Left: The author as a
ranch hand in southeastern
Montana, circa 1964.
Sometimes, in trying to loosen a bolt, we’d hit the wrench with a hammer to break it free. If my boss saw me straining to turn the bolt the wrong way — thus tightening it further — he would smile and say, “Son: maybe what you need to do is get yourself a bigger hammer.” The point was, of course, that if something isn’t right, doing it in a bigger way or with more force won’t fix it.
So it is with how we see, describe, and respond to violence.
How’s it working?
By violence, I use the definition from the “Violence Integrative Prevention and Restoration (PAR) Model.” To wit: “Any action resulting from an intention to do harm or any action resulting from attempts to gain inappropriate power and control for self-serving gain which result in harm.” Such actions include war, genocide, child abuse, violent crime, torture, “honor killings” of women, rape, economic violence, bigotry, deprivation, slavery, neglect, and “ethnic cleansing.”
“How’s it working?” is, I think, a good question to ask when we want to know whether on not a technique, program, theory, approach, or process to reduce or end violence is effective. We could (and should) apply it to the application of the “punitive” approach — one humanity has commonly used for more than 10,000 years.
How is the “War on Terror” working? How is jailing 2.2 million people in the United States working? How is torture working? How is “three strikes you’re out” working? How is the concept of “enemies” working? How is building “Titan” prisons in the United Kingdom working? How is beating your kids to teach them to be better people working? How is political oppression in Burma, North Korea, and Zimbabwe working?

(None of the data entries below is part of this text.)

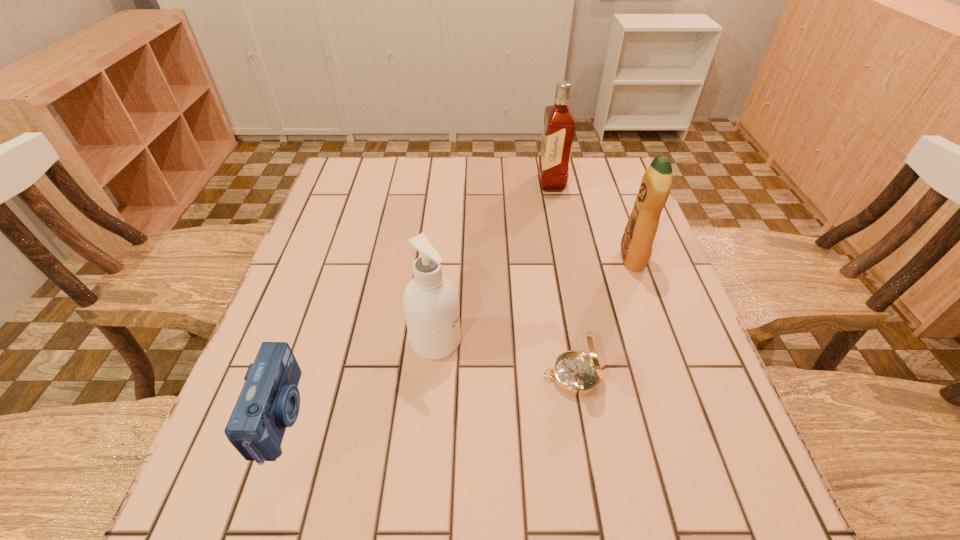 Where is `vacant area at the far edge of the desktop`? The width and height of the screenshot is (960, 540). vacant area at the far edge of the desktop is located at coordinates (538, 163).

This screenshot has width=960, height=540. Identify the location of vacant region at the near edge of the desktop. (549, 494).

In the image, there is a desktop. Where is `vacant space at the left edge`? vacant space at the left edge is located at coordinates (294, 279).

Where is `free space at the right edge`? The height and width of the screenshot is (540, 960). free space at the right edge is located at coordinates (695, 402).

What are the coordinates of `blank area at the far left corner` in the screenshot? It's located at (343, 180).

Locate an element on the screen. This screenshot has height=540, width=960. free spot at the near left corner of the desktop is located at coordinates (226, 478).

In order to click on free location at the far right corner in this screenshot , I will do `click(611, 172)`.

Image resolution: width=960 pixels, height=540 pixels. Find the location of `unoccupied position between the liquor and the compass`. unoccupied position between the liquor and the compass is located at coordinates (563, 279).

Locate an element on the screen. This screenshot has height=540, width=960. vacant space that is in between the camera and the compass is located at coordinates (426, 396).

Identify the location of empty space between the farthest object and the cleansing agent. (493, 262).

And violence costs us a fortune. In the United States alone, we spend more than US $1.2 trillion each year to deal with violence. There are clearly better things we could do with our financial treasure.
Terrorism and Success
For example, if terrorism really gets the results those engaged in terrorist acts want, then “get a bigger hammer” — do lots and lots more of it. Does it move the cause forward with a better quality of life for those whose lot it’s intended to improve, or does it make life even more miserable? Has “getting a bigger hammer worked?” If not, maybe all the parties to this absurd drama should try something else.
It’s clear we need to make a change. The traditional punitive model rarely works and, when it does, it’s only over a short term. We need a better way — one that is evidence-based (thus successfully answering the question, “How’s it working?”) and free of political or religious bias. The PAR Model — built on a public health foundation — fits the bill. With preliminary results in, including startling results at a Level 5 (maximum security) prison, this approach is part of a revolution of promise and hope — one which rejects many conventional notions about violence. This new Model allows us to move from despair and powerlessness to effective restoration and healing.